PROBLEM TO WORK ON => The lines below that include "pode" are to be found and copied.

———

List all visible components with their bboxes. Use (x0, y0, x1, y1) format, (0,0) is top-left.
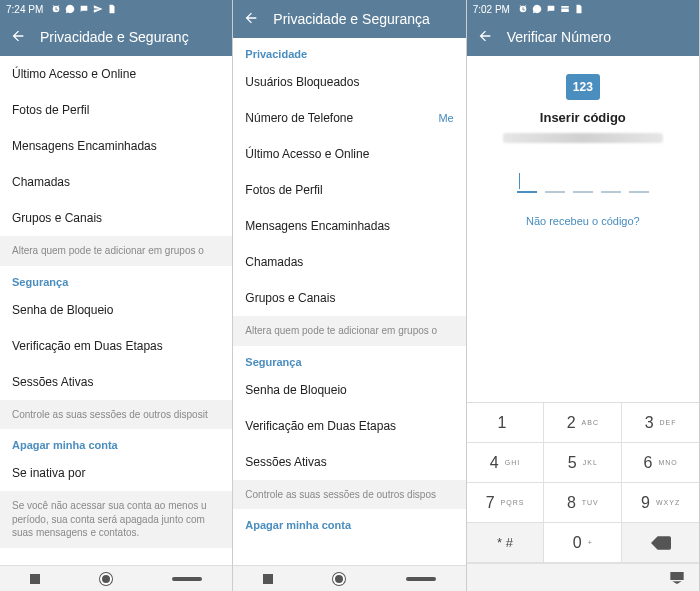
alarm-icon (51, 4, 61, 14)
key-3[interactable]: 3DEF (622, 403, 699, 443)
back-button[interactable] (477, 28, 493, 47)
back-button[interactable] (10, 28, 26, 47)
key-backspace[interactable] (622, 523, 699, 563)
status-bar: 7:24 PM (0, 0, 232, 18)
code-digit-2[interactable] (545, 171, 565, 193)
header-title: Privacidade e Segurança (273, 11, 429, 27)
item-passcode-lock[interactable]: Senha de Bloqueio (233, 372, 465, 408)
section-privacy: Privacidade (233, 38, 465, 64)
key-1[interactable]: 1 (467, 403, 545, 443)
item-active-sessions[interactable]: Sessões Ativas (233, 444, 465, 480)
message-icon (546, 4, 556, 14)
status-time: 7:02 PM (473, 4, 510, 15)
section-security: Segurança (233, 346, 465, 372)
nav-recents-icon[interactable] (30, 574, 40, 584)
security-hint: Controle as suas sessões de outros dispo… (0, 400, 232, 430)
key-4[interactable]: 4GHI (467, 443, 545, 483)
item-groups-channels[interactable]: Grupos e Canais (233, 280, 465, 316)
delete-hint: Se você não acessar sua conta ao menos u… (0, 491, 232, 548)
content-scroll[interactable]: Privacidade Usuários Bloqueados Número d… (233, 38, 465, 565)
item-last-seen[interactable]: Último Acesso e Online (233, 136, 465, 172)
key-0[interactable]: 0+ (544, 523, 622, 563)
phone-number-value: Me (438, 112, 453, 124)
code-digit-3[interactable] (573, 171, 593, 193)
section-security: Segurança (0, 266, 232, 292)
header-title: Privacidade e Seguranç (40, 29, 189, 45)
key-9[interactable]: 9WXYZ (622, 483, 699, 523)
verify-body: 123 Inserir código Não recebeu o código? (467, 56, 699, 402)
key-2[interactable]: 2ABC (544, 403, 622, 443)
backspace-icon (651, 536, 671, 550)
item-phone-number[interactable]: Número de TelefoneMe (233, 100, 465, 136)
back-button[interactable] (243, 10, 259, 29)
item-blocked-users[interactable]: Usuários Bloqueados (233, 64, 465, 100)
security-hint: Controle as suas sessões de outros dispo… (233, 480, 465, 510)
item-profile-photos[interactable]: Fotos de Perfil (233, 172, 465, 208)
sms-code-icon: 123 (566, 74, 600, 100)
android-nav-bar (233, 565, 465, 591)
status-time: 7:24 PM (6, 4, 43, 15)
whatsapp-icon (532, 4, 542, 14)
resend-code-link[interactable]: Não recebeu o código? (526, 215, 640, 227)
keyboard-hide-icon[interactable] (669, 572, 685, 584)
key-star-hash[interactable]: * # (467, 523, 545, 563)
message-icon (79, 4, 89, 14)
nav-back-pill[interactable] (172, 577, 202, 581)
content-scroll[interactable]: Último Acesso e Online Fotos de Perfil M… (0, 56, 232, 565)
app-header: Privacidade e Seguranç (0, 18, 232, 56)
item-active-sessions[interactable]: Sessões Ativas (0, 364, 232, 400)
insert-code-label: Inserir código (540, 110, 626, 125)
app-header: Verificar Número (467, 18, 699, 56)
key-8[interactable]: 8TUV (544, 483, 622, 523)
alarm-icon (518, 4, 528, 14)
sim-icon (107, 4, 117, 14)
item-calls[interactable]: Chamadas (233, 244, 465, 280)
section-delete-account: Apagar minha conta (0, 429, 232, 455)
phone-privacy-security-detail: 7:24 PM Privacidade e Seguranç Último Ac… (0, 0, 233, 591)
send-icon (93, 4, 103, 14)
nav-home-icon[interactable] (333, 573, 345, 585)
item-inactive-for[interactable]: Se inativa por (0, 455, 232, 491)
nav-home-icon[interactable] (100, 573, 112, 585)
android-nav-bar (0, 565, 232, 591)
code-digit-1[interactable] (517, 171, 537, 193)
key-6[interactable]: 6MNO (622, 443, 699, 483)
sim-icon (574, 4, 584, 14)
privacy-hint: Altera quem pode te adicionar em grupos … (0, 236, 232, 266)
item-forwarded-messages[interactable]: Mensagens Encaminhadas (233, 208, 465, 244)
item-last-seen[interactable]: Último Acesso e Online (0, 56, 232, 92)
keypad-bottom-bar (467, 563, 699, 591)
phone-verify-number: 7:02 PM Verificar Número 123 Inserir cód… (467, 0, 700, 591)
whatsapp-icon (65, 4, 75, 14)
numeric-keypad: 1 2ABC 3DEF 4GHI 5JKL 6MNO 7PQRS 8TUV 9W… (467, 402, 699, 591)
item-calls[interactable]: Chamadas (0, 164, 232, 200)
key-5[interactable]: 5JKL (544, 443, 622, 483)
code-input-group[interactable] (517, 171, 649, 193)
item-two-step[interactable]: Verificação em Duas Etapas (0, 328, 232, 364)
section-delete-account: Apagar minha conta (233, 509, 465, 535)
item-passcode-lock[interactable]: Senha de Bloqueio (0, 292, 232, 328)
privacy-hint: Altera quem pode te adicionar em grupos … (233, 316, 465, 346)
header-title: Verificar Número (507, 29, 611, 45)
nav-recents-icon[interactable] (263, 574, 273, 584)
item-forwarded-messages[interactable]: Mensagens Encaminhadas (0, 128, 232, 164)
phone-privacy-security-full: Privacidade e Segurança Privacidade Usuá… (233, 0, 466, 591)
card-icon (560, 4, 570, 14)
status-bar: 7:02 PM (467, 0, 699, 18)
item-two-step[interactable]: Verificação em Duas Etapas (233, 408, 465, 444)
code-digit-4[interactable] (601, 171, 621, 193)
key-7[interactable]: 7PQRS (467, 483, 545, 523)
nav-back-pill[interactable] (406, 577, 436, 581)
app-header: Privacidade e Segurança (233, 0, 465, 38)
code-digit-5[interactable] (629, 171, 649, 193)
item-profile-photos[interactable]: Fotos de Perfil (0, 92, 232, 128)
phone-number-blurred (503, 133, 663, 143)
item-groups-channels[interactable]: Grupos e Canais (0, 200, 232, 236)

———

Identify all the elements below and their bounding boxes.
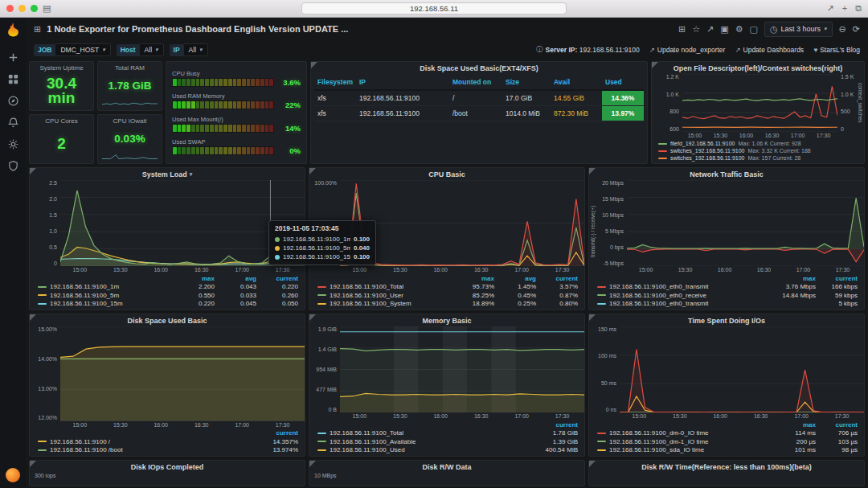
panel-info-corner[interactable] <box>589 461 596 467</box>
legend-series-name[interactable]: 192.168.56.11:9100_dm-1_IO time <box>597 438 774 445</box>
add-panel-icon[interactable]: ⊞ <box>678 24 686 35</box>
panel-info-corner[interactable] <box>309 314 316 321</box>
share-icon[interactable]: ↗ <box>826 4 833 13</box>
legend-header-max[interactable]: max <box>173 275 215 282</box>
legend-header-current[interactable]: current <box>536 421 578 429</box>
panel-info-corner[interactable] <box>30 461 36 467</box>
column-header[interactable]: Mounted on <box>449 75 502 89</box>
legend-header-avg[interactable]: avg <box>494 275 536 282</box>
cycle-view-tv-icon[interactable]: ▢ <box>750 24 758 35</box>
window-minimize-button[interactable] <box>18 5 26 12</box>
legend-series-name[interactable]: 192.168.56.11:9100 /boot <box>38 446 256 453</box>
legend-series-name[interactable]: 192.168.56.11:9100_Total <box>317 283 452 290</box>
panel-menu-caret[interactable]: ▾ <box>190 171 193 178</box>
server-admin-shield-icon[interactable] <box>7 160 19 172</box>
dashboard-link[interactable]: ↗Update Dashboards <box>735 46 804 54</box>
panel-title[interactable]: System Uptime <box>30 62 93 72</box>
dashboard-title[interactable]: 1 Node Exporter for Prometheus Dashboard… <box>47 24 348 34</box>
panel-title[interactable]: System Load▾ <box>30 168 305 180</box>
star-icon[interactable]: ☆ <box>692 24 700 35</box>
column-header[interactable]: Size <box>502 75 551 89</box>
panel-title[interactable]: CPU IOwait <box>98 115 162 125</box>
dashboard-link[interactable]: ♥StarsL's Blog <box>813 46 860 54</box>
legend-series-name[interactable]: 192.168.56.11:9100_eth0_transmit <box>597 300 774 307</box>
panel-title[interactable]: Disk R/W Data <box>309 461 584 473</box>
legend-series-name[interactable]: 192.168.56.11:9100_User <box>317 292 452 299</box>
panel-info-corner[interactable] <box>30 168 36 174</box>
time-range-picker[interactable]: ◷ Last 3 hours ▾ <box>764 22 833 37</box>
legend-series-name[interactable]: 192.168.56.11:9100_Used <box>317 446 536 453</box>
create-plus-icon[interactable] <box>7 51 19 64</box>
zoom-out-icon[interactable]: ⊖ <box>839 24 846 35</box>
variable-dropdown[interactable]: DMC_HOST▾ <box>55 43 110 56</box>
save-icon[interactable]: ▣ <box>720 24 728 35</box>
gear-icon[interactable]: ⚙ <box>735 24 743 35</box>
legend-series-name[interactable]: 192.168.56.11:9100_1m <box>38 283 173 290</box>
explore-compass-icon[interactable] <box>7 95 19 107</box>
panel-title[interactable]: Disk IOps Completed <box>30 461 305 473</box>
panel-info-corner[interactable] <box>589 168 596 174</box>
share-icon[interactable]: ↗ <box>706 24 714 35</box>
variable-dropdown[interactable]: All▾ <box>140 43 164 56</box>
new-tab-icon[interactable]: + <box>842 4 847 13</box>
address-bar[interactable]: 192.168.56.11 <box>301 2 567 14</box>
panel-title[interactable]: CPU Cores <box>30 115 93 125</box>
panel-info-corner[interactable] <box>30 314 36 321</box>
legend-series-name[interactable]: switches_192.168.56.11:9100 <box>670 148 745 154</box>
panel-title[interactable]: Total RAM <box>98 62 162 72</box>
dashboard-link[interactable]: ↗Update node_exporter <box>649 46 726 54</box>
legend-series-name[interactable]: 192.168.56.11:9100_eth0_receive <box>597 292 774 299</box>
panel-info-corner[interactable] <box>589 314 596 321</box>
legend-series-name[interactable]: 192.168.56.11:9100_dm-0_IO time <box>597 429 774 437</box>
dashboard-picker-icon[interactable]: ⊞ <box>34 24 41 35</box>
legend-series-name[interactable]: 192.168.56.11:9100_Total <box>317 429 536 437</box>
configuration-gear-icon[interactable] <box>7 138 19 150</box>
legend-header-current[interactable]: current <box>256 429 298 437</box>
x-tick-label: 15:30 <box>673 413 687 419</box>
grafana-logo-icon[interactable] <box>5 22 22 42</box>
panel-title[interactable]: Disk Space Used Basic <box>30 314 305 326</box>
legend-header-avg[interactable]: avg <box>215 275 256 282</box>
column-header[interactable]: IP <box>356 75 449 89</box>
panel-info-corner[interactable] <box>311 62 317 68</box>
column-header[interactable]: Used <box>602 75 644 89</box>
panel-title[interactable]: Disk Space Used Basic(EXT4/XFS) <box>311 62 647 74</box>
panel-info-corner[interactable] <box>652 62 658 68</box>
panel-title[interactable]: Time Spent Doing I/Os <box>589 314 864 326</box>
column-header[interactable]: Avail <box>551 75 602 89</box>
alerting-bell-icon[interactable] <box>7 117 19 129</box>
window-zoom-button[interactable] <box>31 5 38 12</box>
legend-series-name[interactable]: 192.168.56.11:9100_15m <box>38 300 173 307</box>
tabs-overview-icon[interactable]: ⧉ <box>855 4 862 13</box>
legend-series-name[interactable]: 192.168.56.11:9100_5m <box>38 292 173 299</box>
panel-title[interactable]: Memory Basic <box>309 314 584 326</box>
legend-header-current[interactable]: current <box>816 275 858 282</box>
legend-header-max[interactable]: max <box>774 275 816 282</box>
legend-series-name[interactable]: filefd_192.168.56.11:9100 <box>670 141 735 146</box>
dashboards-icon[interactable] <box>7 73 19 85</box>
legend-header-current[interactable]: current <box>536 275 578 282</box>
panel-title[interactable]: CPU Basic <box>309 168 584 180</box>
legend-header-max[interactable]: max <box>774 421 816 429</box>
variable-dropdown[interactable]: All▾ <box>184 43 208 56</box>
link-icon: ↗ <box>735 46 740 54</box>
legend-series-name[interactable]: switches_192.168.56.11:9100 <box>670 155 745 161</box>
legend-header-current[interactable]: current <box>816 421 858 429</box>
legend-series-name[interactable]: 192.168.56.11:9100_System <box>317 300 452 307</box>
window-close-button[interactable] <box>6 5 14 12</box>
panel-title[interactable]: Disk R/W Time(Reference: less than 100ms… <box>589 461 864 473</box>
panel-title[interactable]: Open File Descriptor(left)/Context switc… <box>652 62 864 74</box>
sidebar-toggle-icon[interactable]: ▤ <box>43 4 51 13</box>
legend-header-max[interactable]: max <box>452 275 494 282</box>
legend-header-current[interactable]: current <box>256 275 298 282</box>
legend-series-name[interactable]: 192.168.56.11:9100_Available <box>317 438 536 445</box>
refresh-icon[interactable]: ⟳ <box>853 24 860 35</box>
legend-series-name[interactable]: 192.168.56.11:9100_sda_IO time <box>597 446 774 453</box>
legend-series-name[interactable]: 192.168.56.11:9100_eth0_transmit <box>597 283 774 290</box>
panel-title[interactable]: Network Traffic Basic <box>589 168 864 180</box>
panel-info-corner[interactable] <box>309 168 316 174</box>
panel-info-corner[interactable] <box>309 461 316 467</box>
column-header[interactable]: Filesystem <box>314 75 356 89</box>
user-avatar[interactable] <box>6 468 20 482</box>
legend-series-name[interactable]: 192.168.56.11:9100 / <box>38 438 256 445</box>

———

ANSWER TO THIS EXERCISE =>
privacy-hint: Altera quem pode te adicionar em grupos … (0, 236, 232, 266)
privacy-hint: Altera quem pode te adicionar em grupos … (233, 316, 465, 346)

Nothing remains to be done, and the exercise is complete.